PQC-hardened framework for encrypted CPU-GPU tensor transfers and driver attestation. ML-KEM-768 channel keys, AES-256-GCM per-transfer, ML-DSA driver attestation. Pluggable CUDA/ROCm backends.

These details have not been verified by PyPI

Project description

PQC GPU Driver

PQC Native ML-KEM-768 ML-DSA-65 AES-256-GCM License Version

Post-quantum confidential computing for the PCIe bus. Modern AI inference ships multi-gigabyte model weights and activations between CPU and GPU over PCIe. That bus is visible to the host OS, the hypervisor, and the kernel's GPU driver. A malicious host or curious operator can trivially snoop or rewrite the bytes in flight — and even the NVIDIA Confidential Computing story on Hopper (H100/H200) relies on classical crypto that a future CRQC can retroactively forge. This library is the post-quantum cryptographic envelope — ML-KEM-768 channel keys, AES-256-GCM per-transfer, ML-DSA driver attestation — that a confidential-inference framework plugs its real CUDA / ROCm / vendor primitives into.

The Problem

GPU driver stacks (the NVIDIA kernel module, AMD amdgpu, the vendor's userland runtime) move tensor bytes between CPU RAM and device memory. In the default configuration:

Plaintext traverses PCIe. A hypervisor with DMA introspection, a VFIO passthrough attacker, or a kernel-module rootkit can read every byte.
Driver modules are loaded with classical signatures. NVIDIA's modinfo signatures and secure-boot chains rely on RSA / ECDSA that Shor's algorithm breaks.
Key establishment for confidential computing uses ECDH. A recorded session today can be passively decrypted once a CRQC exists.

A confidential AI workload needs more than "the GPU is in a TEE": it needs a post-quantum envelope around every tensor hitting the bus, and a cryptographic check on every driver that touches those tensors.

The Solution

ML-KEM-768 establishes a fresh 32-byte channel key between CPU and GPU at module-load time. In production this is ML-KEM.Decapsulate run on both sides; the library delegates to quantumshield for the keypair.
AES-256-GCM encrypts every tensor transfer. The authentication tag binds the ciphertext to TensorMetadata + sequence_number via AAD, so tampering with either the bytes or the metadata surfaces as a DecryptionError.
ML-DSA-65 signs every GPU driver / kernel module before load. The verifier checks both the signature and an allow-list of trusted signer DIDs.
ChannelSession enforces strictly monotonic sequence numbers and tracks recent nonces, rejecting replays.
Pluggable backends — the library never touches real device memory. Backends do, using cuMemcpy / cuMemAlloc / CUDA-IPC or hipMemcpy / hipMalloc / HIP-IPC. An InMemoryBackend ships for tests.

Installation

pip install pqc-gpu-driver

Development:

pip install -e ".[dev]"

Quick Start

from pqc_gpu_driver import (
    InMemoryBackend,
    TensorMetadata,
    establish_channel,
)

# 1. Bring up an encrypted CPU<->GPU channel (ML-KEM-768 -> AES-256-GCM key).
cpu, gpu = establish_channel(cpu_side_label="inference-host",
                             gpu_side_label="h100-0")

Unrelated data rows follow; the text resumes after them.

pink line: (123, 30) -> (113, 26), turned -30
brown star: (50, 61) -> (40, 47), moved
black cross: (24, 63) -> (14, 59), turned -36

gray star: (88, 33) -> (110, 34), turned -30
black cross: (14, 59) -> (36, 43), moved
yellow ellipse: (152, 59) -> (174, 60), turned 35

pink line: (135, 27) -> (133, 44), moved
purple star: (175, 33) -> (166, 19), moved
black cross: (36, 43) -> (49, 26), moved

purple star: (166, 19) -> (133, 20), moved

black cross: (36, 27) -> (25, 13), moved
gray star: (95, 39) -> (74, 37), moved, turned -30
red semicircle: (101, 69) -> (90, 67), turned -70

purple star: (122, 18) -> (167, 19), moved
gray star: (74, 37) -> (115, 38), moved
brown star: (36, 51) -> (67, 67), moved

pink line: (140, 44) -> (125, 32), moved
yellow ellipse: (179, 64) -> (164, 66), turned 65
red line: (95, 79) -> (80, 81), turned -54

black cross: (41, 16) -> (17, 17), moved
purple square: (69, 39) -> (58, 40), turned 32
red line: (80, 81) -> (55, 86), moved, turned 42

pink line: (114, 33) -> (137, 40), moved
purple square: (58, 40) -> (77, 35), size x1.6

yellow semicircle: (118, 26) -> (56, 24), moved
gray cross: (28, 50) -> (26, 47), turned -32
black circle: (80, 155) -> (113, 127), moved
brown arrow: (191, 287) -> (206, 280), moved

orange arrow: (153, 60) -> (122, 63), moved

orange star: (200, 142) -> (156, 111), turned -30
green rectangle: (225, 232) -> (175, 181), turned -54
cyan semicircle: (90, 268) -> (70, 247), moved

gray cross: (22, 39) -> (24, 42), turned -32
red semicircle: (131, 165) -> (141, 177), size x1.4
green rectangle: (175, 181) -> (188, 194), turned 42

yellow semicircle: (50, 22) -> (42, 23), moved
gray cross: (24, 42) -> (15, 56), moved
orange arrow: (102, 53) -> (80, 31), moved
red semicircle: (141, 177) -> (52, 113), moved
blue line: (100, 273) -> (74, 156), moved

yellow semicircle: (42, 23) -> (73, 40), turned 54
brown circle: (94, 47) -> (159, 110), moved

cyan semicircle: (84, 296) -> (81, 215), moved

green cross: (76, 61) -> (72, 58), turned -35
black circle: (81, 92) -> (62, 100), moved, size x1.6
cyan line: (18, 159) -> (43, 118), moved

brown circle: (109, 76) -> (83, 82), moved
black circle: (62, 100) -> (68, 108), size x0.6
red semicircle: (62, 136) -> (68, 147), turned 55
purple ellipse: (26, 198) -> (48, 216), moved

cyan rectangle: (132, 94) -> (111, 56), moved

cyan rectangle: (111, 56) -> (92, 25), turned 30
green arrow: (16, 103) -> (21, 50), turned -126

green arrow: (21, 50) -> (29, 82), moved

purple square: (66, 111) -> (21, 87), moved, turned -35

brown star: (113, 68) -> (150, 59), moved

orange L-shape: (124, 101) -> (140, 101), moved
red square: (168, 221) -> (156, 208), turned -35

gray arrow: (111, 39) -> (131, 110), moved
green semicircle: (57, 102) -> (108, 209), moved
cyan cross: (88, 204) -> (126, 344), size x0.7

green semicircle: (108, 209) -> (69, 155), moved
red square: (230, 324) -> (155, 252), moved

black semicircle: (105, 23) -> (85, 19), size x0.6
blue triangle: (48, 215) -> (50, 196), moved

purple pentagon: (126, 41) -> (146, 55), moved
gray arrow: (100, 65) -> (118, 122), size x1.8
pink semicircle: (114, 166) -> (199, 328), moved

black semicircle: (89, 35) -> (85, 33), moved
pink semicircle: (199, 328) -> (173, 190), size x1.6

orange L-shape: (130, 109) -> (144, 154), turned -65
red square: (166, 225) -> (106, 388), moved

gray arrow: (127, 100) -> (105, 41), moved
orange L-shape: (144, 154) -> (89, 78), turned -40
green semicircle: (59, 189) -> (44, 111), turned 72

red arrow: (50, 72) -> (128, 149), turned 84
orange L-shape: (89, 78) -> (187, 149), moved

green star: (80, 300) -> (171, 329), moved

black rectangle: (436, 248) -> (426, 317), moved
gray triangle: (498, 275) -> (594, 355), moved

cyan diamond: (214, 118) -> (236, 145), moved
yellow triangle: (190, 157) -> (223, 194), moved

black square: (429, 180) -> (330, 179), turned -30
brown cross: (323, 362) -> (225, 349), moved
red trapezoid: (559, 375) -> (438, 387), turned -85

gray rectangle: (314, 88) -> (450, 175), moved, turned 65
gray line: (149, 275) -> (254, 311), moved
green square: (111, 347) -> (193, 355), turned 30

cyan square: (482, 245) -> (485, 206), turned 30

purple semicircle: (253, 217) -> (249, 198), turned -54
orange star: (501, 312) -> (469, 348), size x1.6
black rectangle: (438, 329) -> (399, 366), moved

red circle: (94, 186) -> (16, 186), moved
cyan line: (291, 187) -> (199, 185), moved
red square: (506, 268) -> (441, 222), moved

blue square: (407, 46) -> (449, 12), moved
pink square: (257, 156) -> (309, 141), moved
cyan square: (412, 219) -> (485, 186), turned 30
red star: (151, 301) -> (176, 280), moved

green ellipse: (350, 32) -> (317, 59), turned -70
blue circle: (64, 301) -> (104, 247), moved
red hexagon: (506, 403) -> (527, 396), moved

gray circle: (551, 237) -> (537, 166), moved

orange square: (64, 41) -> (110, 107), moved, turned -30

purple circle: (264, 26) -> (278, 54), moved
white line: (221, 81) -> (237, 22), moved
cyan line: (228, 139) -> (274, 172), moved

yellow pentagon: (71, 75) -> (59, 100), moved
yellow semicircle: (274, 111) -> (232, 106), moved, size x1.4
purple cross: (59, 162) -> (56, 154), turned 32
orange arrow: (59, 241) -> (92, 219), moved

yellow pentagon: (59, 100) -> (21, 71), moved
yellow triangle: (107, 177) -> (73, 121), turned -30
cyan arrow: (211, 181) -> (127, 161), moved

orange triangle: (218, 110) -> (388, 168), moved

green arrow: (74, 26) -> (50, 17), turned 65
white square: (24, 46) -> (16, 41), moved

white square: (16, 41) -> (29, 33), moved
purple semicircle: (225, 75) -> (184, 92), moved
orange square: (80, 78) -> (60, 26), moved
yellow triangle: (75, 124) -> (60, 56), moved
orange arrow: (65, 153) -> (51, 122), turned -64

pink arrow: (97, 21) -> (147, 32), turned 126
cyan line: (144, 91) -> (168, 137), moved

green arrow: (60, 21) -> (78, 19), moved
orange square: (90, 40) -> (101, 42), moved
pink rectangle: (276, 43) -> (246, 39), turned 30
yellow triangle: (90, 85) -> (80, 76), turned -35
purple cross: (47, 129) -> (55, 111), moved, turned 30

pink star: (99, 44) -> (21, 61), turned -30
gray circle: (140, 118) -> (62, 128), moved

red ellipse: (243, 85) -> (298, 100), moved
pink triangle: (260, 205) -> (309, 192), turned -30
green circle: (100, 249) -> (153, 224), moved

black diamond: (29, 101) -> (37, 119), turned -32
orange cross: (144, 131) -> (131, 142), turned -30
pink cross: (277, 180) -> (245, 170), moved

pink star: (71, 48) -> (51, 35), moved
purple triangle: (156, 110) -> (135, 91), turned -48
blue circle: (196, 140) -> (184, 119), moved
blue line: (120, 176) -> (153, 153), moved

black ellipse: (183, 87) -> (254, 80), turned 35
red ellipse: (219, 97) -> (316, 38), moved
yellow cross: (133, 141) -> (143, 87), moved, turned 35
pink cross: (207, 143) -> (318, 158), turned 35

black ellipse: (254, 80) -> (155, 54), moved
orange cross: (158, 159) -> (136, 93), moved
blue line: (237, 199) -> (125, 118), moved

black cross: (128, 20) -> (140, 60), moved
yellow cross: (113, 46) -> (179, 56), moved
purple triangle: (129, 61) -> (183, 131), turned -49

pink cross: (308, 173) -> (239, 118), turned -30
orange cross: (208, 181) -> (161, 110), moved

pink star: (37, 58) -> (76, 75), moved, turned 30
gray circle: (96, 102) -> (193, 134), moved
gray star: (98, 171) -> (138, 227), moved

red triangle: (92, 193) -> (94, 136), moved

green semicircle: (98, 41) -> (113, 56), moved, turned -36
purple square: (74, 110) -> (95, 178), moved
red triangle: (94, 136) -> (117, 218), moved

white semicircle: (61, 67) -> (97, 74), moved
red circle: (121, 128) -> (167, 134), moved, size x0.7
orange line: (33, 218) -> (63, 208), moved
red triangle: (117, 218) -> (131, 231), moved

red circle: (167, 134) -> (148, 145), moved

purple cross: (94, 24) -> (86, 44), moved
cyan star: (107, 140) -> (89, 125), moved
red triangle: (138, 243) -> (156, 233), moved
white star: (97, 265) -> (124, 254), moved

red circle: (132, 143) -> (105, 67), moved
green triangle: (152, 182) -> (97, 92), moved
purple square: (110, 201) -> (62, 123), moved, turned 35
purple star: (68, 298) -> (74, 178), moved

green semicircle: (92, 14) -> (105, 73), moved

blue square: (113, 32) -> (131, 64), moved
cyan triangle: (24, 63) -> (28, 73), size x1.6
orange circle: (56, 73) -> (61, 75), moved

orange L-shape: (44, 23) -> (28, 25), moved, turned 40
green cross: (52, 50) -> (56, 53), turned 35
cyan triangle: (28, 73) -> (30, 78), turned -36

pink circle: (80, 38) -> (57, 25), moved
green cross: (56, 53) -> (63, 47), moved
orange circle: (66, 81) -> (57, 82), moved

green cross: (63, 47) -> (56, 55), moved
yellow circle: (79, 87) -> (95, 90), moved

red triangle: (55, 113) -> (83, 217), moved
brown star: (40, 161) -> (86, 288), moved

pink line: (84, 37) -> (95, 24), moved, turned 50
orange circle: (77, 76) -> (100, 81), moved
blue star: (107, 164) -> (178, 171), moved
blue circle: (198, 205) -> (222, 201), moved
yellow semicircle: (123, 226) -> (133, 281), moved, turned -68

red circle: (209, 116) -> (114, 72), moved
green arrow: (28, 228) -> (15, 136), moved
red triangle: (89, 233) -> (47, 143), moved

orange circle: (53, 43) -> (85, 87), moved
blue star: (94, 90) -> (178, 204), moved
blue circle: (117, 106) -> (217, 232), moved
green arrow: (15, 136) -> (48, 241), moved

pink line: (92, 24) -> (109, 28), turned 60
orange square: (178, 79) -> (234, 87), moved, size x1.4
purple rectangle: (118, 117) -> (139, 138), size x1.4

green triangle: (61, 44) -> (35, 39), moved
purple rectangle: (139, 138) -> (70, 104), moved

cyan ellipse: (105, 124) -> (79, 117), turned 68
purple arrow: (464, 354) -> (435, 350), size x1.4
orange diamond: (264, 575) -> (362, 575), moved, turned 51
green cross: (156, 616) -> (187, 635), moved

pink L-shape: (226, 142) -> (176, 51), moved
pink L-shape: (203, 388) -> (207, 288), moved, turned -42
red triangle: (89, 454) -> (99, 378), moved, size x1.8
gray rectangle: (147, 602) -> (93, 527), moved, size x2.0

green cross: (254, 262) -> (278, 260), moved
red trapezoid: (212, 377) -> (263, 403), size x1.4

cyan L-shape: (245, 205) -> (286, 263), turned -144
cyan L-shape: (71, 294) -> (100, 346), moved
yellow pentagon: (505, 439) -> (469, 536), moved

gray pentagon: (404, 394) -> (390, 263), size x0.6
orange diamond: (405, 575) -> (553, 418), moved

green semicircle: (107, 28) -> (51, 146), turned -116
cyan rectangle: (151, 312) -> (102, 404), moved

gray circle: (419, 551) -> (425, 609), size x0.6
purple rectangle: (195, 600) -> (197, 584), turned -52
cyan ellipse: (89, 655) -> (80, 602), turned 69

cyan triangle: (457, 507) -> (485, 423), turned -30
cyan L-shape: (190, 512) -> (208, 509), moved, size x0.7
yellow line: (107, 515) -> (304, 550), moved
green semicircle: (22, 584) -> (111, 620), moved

# 2. Encrypt a tensor on the CPU side.
tensor_bytes = b"\x01" * 4096
meta = TensorMetadata(
    tensor_id="layer_0.q_proj",
    name="model.layers.0.self_attn.q_proj.weight",
    dtype="float32",
    shape=(1024,),
    size_bytes=len(tensor_bytes),
)
enc = cpu.encrypt_tensor(tensor_bytes, meta)

# 3. Move the ciphertext through a GPU backend. Backends only carry bytes,
#    they never see plaintext.
backend = InMemoryBackend()
handle = backend.upload(enc)
pulled = backend.download(handle)

# 4. Decrypt on the GPU side. AES-GCM verifies AAD + ciphertext + sequence.
plaintext = gpu.decrypt_tensor(pulled)
assert plaintext == tensor_bytes

Driver attestation before a kernel module is allowed to load:

from quantumshield.identity.agent import AgentIdentity
from pqc_gpu_driver import (
    DriverAttestationVerifier,
    DriverAttester,
    DriverModule,
)

driver_bytes = open("/lib/modules/.../nvidia.ko", "rb").read()
module = DriverModule(
    name="nvidia.ko",
    version="550.54.14",
    module_hash=DriverModule.hash_module_bytes(driver_bytes),
    module_size=len(driver_bytes),
)

vendor = AgentIdentity.create("nvidia-driver-signer")
attestation = DriverAttester(vendor).attest(module)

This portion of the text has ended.